Now, you can see that in all these three statements there is a kind of a high profile for himself. It is as if he has now become enlightened, and in that state of enlightenment, he feels quite superior. If somebody says, "I do not want kingdom, I do not want happiness, I want to renounce even if they are available to me", then naturally it is a very high superior profile for oneself, and one feel justify in one's own eyes as well as in the eyes of the others. If one says, "it is better for me to be killed unarmed, than to kill the others", again it means a very high profile for oneself, and one does not want even to defend oneself, what a special kind of abnegation! Self sacrifice of oneself! And thirdly, that there is a knowledge that if you destroy Dharma, and you become responsible for the destruction of Dharma, you will have no peace anywhere at all, and you will be consign to the hell, therefore no wise man should ever do it. So, it is attributing wisdom to himself. And to say these words
before Sri Krishna: itianususruma, he says, "we here we know, we are told of the great wisdom that if you become responsible for the destruction of Dharma, then for you there is no peace anywhere, you are consign to hell"; and then he declares, he says, "look, what a great sin we were going to commit!", and now because of this new wisdom that now has arisen in his mind, he feels that he is saved from all the evil consequences of the action that he was to going to perform.

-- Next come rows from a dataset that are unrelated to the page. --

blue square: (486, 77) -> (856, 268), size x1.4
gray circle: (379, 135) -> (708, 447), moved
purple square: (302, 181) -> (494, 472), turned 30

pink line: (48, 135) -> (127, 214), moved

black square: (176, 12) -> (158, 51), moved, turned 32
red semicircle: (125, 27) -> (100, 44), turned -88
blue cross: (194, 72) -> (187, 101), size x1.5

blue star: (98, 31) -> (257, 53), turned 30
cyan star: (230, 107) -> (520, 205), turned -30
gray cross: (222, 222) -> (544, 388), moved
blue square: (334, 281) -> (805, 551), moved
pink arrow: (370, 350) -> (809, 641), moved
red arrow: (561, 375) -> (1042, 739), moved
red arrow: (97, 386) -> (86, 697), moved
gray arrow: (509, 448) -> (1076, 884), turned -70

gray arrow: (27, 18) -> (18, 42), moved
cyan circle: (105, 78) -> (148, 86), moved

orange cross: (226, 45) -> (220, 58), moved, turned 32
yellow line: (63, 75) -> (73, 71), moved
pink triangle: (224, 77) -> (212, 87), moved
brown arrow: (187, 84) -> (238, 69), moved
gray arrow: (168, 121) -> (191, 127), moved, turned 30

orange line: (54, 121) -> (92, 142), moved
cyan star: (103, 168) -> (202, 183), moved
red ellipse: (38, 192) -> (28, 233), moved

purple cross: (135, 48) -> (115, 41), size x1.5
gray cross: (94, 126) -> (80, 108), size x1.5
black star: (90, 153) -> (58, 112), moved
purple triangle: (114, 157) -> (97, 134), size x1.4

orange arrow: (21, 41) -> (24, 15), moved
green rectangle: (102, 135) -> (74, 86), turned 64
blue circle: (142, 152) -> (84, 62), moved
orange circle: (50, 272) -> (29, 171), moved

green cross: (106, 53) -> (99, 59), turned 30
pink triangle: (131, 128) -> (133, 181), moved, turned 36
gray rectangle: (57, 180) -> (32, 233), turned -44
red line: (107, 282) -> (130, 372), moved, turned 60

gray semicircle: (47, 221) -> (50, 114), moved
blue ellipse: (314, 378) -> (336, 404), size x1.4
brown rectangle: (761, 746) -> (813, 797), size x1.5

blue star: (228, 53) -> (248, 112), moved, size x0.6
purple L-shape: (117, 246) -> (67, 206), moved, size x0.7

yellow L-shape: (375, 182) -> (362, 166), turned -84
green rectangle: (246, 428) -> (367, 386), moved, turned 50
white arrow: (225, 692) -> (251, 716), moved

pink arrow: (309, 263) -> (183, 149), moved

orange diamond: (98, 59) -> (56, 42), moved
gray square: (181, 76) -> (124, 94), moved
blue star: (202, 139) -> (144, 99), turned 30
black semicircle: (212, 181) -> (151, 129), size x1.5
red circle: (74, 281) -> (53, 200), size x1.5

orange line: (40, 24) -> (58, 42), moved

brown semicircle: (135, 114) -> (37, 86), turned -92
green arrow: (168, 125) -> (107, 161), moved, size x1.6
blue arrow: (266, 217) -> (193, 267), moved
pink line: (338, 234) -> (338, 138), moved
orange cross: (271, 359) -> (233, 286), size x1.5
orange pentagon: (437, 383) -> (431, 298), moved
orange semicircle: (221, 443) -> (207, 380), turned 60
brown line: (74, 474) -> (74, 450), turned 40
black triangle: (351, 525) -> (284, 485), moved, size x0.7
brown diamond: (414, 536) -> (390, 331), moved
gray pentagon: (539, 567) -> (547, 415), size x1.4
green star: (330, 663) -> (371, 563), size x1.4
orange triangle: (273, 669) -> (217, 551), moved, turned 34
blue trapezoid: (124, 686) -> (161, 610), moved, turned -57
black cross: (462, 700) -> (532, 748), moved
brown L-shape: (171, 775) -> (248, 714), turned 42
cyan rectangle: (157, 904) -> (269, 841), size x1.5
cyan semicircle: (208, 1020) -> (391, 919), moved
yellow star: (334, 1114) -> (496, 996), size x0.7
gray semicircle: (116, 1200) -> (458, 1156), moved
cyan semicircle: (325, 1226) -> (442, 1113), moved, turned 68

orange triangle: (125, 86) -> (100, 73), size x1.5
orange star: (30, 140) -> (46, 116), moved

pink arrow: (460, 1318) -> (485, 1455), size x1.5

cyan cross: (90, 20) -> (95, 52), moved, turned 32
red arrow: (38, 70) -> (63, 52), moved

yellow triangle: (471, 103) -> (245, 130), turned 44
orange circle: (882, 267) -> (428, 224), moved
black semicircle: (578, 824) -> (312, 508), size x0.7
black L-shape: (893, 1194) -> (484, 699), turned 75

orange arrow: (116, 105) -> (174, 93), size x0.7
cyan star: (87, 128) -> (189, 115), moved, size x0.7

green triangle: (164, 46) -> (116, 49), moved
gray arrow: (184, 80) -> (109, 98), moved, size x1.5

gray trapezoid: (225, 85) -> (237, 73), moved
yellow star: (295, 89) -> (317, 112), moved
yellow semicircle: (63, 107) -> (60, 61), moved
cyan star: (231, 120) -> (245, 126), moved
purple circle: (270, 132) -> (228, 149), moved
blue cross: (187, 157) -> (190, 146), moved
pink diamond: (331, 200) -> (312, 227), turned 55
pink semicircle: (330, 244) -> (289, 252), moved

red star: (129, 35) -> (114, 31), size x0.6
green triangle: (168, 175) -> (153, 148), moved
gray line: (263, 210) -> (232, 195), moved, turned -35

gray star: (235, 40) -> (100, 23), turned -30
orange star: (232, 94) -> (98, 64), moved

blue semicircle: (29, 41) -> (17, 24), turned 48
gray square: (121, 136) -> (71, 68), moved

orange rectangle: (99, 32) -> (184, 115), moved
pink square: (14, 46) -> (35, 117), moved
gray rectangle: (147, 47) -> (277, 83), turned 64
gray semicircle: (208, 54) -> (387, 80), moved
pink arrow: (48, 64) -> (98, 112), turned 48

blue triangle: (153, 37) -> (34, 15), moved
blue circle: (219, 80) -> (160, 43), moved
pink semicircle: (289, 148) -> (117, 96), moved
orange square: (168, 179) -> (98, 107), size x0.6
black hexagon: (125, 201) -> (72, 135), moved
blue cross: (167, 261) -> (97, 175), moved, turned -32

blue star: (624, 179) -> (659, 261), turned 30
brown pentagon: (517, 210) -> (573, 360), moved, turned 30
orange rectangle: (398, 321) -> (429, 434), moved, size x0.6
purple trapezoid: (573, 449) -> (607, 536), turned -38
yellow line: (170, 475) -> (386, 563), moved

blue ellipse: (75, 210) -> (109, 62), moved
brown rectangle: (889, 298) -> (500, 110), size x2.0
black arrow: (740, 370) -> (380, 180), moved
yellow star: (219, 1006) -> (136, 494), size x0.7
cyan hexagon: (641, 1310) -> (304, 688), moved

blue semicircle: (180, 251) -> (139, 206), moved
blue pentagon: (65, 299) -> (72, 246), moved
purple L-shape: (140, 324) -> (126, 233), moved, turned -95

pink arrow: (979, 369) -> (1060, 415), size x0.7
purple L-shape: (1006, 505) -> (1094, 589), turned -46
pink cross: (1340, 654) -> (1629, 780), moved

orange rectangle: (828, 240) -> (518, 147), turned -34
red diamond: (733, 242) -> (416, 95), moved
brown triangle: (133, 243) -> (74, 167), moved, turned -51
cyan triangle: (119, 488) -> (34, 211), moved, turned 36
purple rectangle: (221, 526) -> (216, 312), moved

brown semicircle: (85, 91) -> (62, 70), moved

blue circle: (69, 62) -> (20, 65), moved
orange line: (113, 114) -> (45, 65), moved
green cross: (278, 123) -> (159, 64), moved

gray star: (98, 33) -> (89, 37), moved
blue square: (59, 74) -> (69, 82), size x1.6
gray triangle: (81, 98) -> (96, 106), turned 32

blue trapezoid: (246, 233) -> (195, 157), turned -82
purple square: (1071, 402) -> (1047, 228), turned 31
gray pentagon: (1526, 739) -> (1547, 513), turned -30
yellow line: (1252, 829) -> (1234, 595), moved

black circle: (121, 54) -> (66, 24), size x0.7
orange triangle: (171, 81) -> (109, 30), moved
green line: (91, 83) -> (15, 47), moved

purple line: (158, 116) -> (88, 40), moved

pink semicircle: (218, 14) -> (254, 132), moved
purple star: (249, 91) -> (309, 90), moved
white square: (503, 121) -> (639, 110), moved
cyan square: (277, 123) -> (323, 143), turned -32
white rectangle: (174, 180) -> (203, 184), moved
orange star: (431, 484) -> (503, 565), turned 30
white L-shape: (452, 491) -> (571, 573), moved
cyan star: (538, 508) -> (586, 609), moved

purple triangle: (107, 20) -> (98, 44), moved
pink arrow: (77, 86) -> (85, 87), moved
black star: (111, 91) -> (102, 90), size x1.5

We must know that at this stage he does not ask Sri Krishna what is His view. He has come to the conclusion on his own, and he simply says: "I shall not fight". At that stage he has no doubt in his mind that he has weight quite well the different alternatives: the duty to fight, the sin in killing his kinsmen, which thirdly leads to the destruction of Dharma. And therefore the conclusion is that he should not fight. As yet there is no sense of a conflict immediately manifested when he declares: "I shall not fight".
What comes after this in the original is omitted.